Euh… N’ont-elles pas été démantelées ? A part dans certaines structures, elles ne sont plus en vigueur. Et la loi TEPA, sa grande loi, a tout de même servi à mettre en place les heures supplémentaires… achevant ainsi d’enterrer les 35 heures. Aussi, il serait peut-être temps de changer de disque. Ou alors de constater que les dispositifs qu’il a mis en place pour les enrayer ont échoué. Eh ouais. Faut rester cohérent.

Peu importe, de toutes façons, c’est la faute des socialistes. Et sur ce sujet, notre bon mètre attaque grassement : « C’est pas mon genre de dire que c’est la faute des autres, je prends mes responsabilités, mais je n’étais pas ministre en 1983… ». Sarko, toujours autant rat de caniveau, tout ceci manque de hauteur… Mais la fin justifie les moyens. Parce que le socialiste, voyez-vous, Sarko aimerait bien l’éliminer au premier tour.
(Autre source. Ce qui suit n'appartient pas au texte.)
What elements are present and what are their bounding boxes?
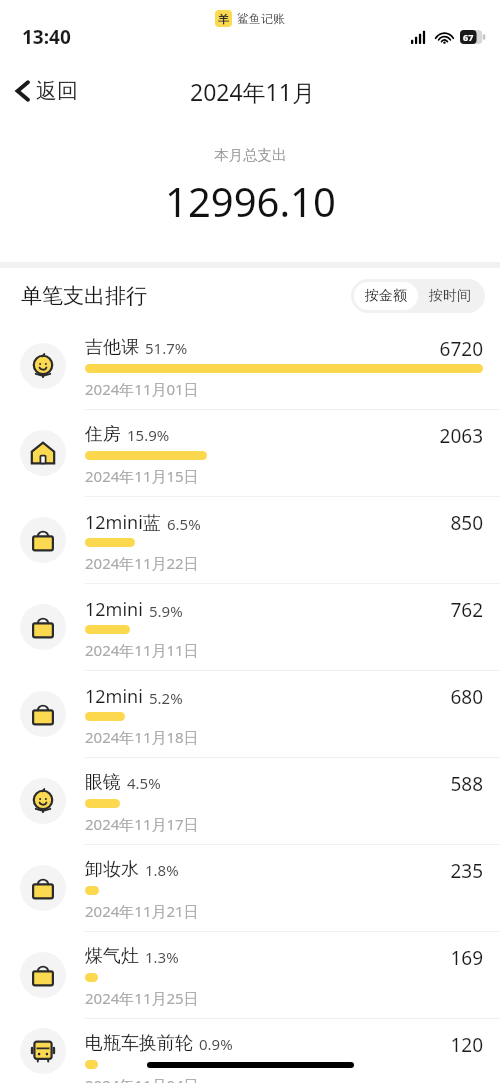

Histoire d’affronter Marine et qu’on soit obligés de se foutre une pince à linge –ou le panier de pinces tout entier- sur le nez pour aller voter. Ce serait bien pratique…
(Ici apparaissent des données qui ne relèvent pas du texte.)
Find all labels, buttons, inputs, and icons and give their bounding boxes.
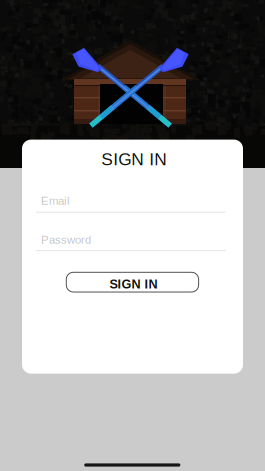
staticText: Password bbox=[41, 234, 91, 246]
staticText: SIGN IN bbox=[101, 150, 167, 169]
button[interactable]: SIGN IN bbox=[66, 272, 199, 292]
staticText: SIGN IN bbox=[110, 277, 158, 291]
staticText: Email bbox=[41, 194, 70, 207]
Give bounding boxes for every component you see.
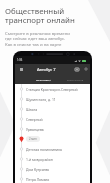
button[interactable]: 1-й микрорайон	[15, 154, 90, 164]
staticText: Урванцева	[26, 127, 44, 132]
button[interactable]: Школа	[15, 104, 90, 114]
staticText: ОСТАНОВКИ	[36, 78, 51, 81]
staticText: Школа	[26, 107, 38, 112]
staticText: 1-й микрорайон	[26, 157, 53, 162]
button[interactable]: Show on map	[73, 66, 80, 73]
button[interactable]: ОСТАНОВКИ	[31, 74, 55, 84]
button[interactable]: Северный	[15, 114, 90, 124]
button[interactable]: More options	[83, 66, 89, 72]
staticText: Автобус 7	[37, 67, 56, 72]
button[interactable]: Урванцева	[15, 124, 90, 134]
button[interactable]: Дом Кутряева	[15, 164, 90, 174]
staticText: Дом Кутряева	[26, 167, 50, 172]
staticText: Смотрите в реальном времени где сейчас е…	[5, 30, 71, 48]
button[interactable]: РАСПИСАНИЕ	[62, 74, 88, 84]
staticText: Станция Красноярск-Северный	[26, 87, 78, 92]
staticText: 2 мин	[29, 137, 37, 141]
staticText: Общественный транспорт онлайн	[5, 6, 75, 25]
staticText: РАСПИСАНИЕ	[67, 78, 84, 81]
button[interactable]: Щукинского, д. 11	[15, 94, 90, 104]
button[interactable]: Детская поликлиника	[15, 144, 90, 154]
staticText: Щукинского, д. 11	[26, 97, 56, 102]
button[interactable]: Станция Красноярск-Северный	[15, 84, 90, 94]
staticText: Детская поликлиника	[26, 147, 62, 152]
staticText: 1:06	[17, 58, 23, 62]
button[interactable]: Open navigation menu	[18, 66, 24, 72]
button[interactable]: Петра Ломако	[15, 174, 90, 183]
button[interactable]: 2 мин	[15, 134, 90, 144]
staticText: Северный	[26, 117, 43, 122]
staticText: Петра Ломако	[26, 177, 50, 182]
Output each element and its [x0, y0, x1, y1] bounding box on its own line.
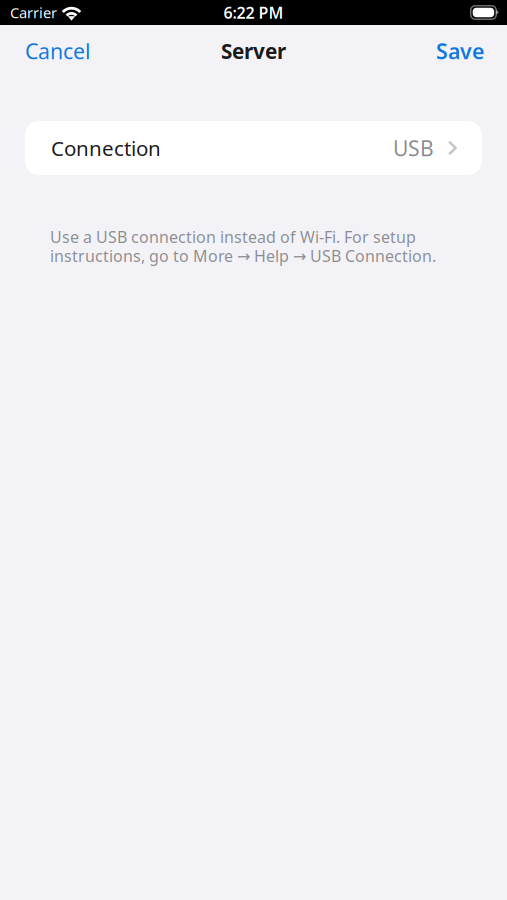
button[interactable]: Connection: [25, 121, 482, 175]
staticText: instructions, go to More → Help → USB Co…: [50, 245, 436, 267]
staticText: Carrier: [10, 2, 57, 22]
button[interactable]: Save: [424, 26, 496, 76]
staticText: Save: [436, 36, 484, 66]
staticText: Server: [221, 37, 286, 65]
staticText: Cancel: [25, 36, 91, 66]
staticText: 6:22 PM: [224, 2, 284, 23]
staticText: Use a USB connection instead of Wi-Fi. F…: [50, 226, 416, 248]
button[interactable]: Cancel: [13, 26, 103, 76]
staticText: USB: [393, 134, 434, 162]
staticText: Connection: [51, 134, 161, 162]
Et donc, il martèle sa vision manichéenne du bien et du mal, ou plutôt du travail et de l’assistanat : « Nous avons tous une responsabilité… Mais ce modèle d’assistanat qui consiste à laisser les gens chez eux… non (…) la stratégie est claire : travail, innovation, formation, investissement ». En enjolivant largement son bilan sur les heures supplémentaires en affirmant que «c’est 9 millions de salariés qui ont gagné en moyenne 450 euros de plus » -en français correct, on dirait « ce sont », mais passons, Monsieur Bescherelle est déjà mort plusieurs fois ce soir- et en omettant évidemment les nuances. Notamment en terme d’aggravation du déficit budgétaire, ou sur l’absence d’impact sur le chômage. Des chômeurs, qui justement, aimeraient travailler mais ne trouvent pas d’emplois. Effectivement, perso, avant de travailler plus, je voudrais bien travailler tout court. Et on est plusieurs millions dans ce cas.
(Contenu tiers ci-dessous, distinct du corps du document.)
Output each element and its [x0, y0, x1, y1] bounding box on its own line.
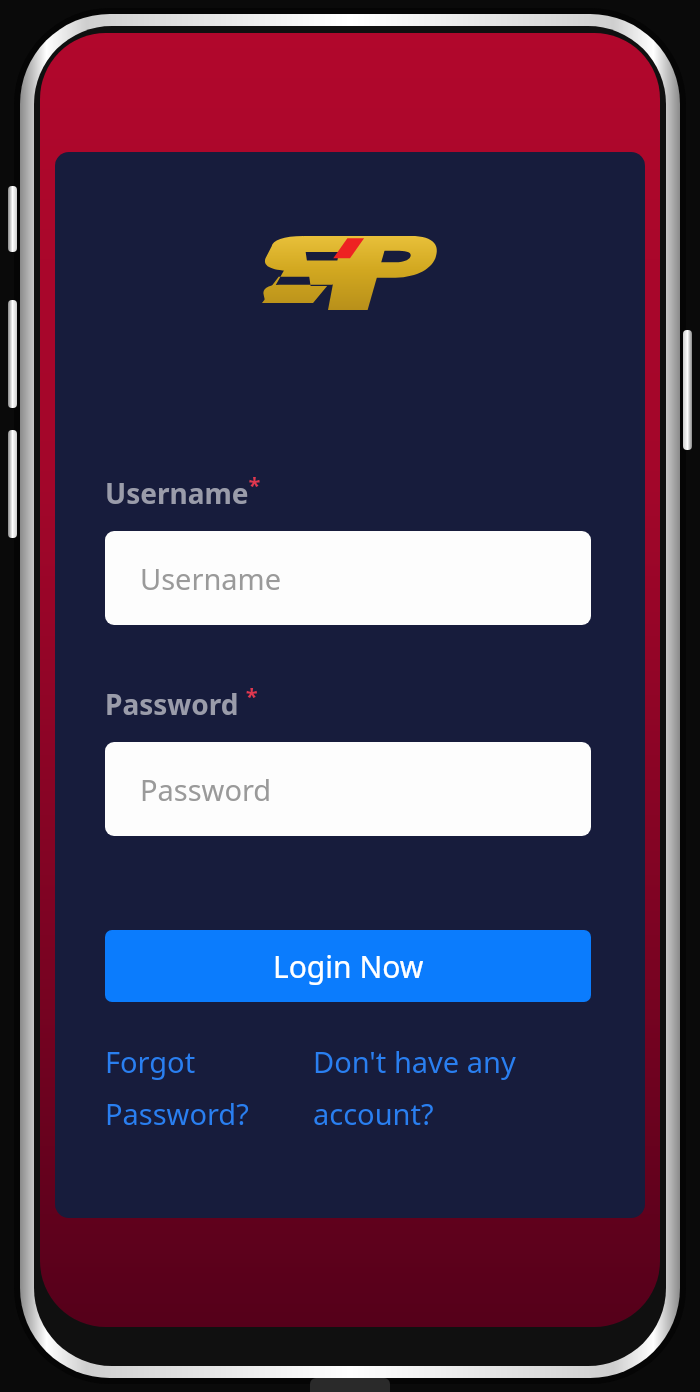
button[interactable]: Login Now [105, 930, 591, 1002]
staticText: Username [140, 559, 282, 598]
staticText: Don't have any account? [313, 1042, 516, 1133]
button[interactable]: Forgot Password? [105, 1042, 313, 1133]
button[interactable]: Username [105, 531, 591, 625]
staticText: Password [140, 770, 272, 809]
staticText: Login Now [273, 946, 424, 987]
staticText: Password * [105, 680, 258, 723]
button[interactable]: Password [105, 742, 591, 836]
staticText: Forgot Password? [105, 1042, 249, 1133]
button[interactable]: Don't have any account? [313, 1042, 543, 1133]
staticText: Username* [105, 469, 261, 512]
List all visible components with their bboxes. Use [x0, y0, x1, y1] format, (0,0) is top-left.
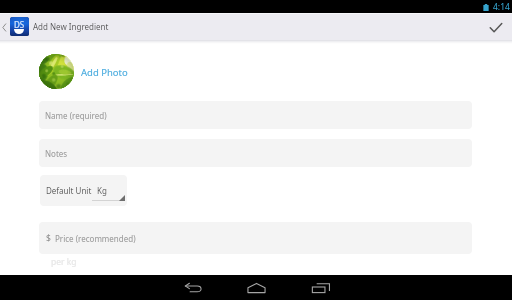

Puis il annonce gentiment que « quelle que soit sa situation professionnelle on a le droit de se faire bien soigner ». Là, je m’étrangle ! Six paragraphes au dessus j’ai déjà expliqué que le gouvernement veut baisser les indemnités journalières de maladie, et en plus le gouvernement a déjà fait voter à l’Assemblée l’augmentation des taxes des mutuelles ! Et bien que les éléments de langages de l’UMP prétendent que les mutuelles ne sont pas obligées de répercuter la hausse, c’est un mensonge. Comme je l’ai déjà expliqué, ces structures sont par définition mutualistes, c’est-à-dire qu’elles n’ont pour seules ressources que les cotisations des épargnants. Et que dire des déremboursements de médicaments, qui touchent notamment certaines affections de longue durée ? En quatre ans, Sarko n’a cessé d’attaquer les malade au porte-monnaie !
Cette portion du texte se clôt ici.